Stoner

Dear Eugene,

Have you read John Williams' "Stoner"?  Do it now if you haven't; you will love it--and I won't apologize for its inevitable rustling of your pastoral heart.

No, it is not about potheads; it is more "stoned" than that.  It is one of my favorite novels, thanks to the Burnaby Public Library years ago for dusting it off and showcasing on a high shelf where it deserves.  The cover looks boring--and of course I will read it!

Even now I'd take it off my shelf and read a random page from time to time.  Any page in it is a great page.  Any passage is a great passage.  It's like reading the Bible, every verse opens up a window to a much bigger view, its strength firmly anchored on the controlling, overarching narrative that has over the years worked its way to permeate this reader's imagination.  My heart would ache over a word.

"Stoner" is called "The Greatest American Novel You've Never Heard of."  Well, not anymore.

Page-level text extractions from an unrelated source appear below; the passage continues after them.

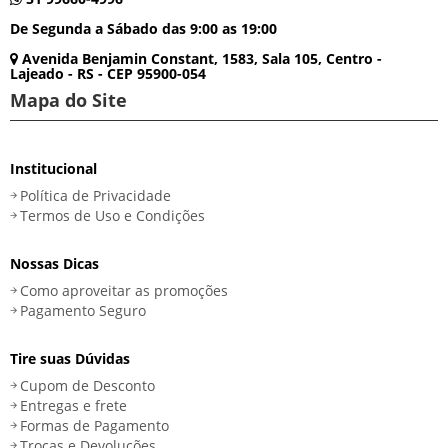
De Segunda a Sábado das 9:00 as 19:00
Avenida Benjamin Constant, 1583, Sala 105, Centro -
Lajeado - RS - CEP 95900-054
Mapa do Site
Institucional
Política de Privacidade
Termos de Uso e Condições
Nossas Dicas
Como aproveitar as promoções
Pagamento Seguro
Tire suas Dúvidas
Cupom de Desconto
Entregas e frete
Formas de Pagamento
Trocas e Devoluções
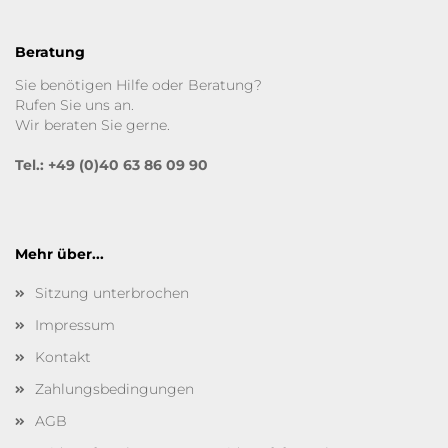
Beratung
Sie benötigen Hilfe oder Beratung?
Rufen Sie uns an.
Wir beraten Sie gerne.
Tel.: +49 (0)40 63 86 09 90
Mehr über...
Sitzung unterbrochen
Impressum
Kontakt
Zahlungsbedingungen
AGB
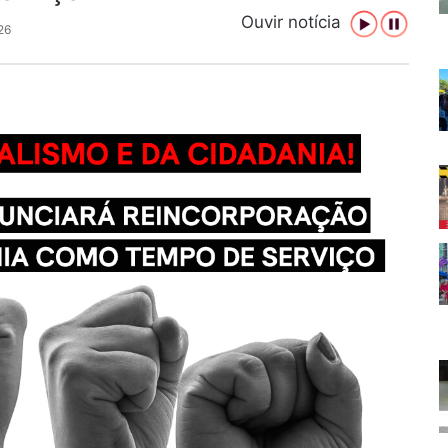
Ouvir notícia
26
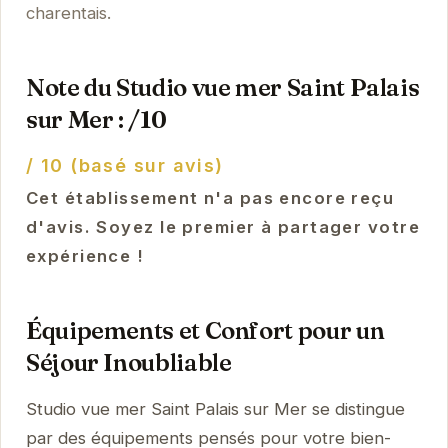
charentais.
Note du Studio vue mer Saint Palais
sur Mer : /10
/ 10 (basé sur avis)
Cet établissement n'a pas encore reçu
d'avis. Soyez le premier à partager votre
expérience !
Équipements et Confort pour un
Séjour Inoubliable
Studio vue mer Saint Palais sur Mer se distingue
par des équipements pensés pour votre bien-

A few marquee names are involved in a movie adaptation, announced a week ago.  I know Tom Hanks is a big fan of the novel, and I've always hoped he would one day make a movie and play Stoner; he has the depth to suggest multiple layers of a character, which is very much needed here.  But I guess he is too old for the role now.  Casey Affleck...I dunno...a bit too obvious, too well cast...director Joe Wright will prove me wrong, I know...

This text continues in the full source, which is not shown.